I arrived at the long distance bus station and was ready to be met by hordes of touts offering me everything from taxi to hotels, but - nothing! Not a single person approached me, and it was such a weird experience and so nice! On the bus, I had met a guy from Laos who had emigrated to the USA some 25 years ago, and he took me along to his his uncle's house where I had a short glimpse into Laos everyday life. His uncle then gave me a lift on his motorbike to the area just north of the Mekong river,
where most of the guest houses are located. Again, I wandered the streets with my big backpack with nobody hassling me, and I had the luxury of finding a place to crash without five touts following my every move. It was a very nice experience after being harassed in Vietnam at ever corner for the last two weeks.
The next few days, I spent mostly relaxing in this pleasant city. Actually, Vientiane has no real sights (apart from a few temples and the river side), but the area around the Mekong is picturesque, with a huge variety of all kinds of restaurants, which serve great food and fresh fruit shakes at very reasonable prices. So I indulged quite a bit, also in a nice herbal sauna and massage, and was generally having a good time.

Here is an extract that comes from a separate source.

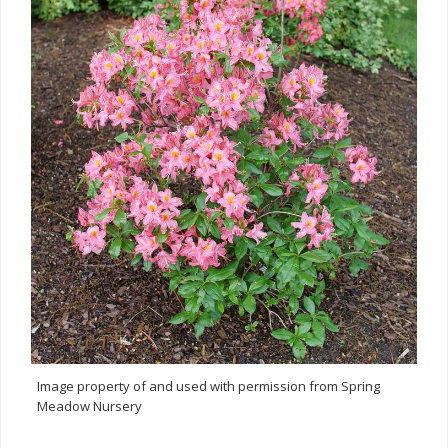
Image property of and used with permission from Spring
Meadow Nursery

I also spent some time talking to the other travellers at my hostel, which somehow attracted quite a strange bunch (might have been because it was by far the cheapest place I could find). Many older long-term travellers stayed there; I particularly remember an interesting 65 year old Dutch guy who seemed to have been on the road forever (and was in Laos
eight years ago, when the streets here were still dust-roads). I also met an American lady who had been working as a Peace Corps volunteer in Mongolia for the last two years, and as we soon found out I had met one of her friends back in Ulaan Baatar during my time there in June. To further emphasise what a small world this is, she was also at the Beijing Olympics at the same time I was there in August, and she was at one of the exact same games I had watched (the softball gold medal game).
But not all is well here. Driving around Vientiane on my rented bicycle, I couldn't help but notice two things: 1) Every international aid or donor agency plus all major NGOs have offices here in the city. 2) There are a great number of very expensive cars on the streets. In a country in which about 75% of the population lives on 2$ per day or less, number 1 is understandable, but number 2 is strange. Driving a 60.000 EUR Mercedes is expensive anywhere, but even more so in such a poor country as Laos. I guess the picture will be very different once I leave the capital for the more rural areas of the country. Ona completely different subject, I also noticed that a lot of the Laos' women wear flip flop with short socks, quite a few sight when you consider that it is about 30 degrees here at the moment. One morning (already pretty warm) I even saw a girl on a motorbike dressed as follows: Short skirt and T-Shirt, Flip flops with socks, scarf, woolen hat, gloves (no helmet of course). Funny.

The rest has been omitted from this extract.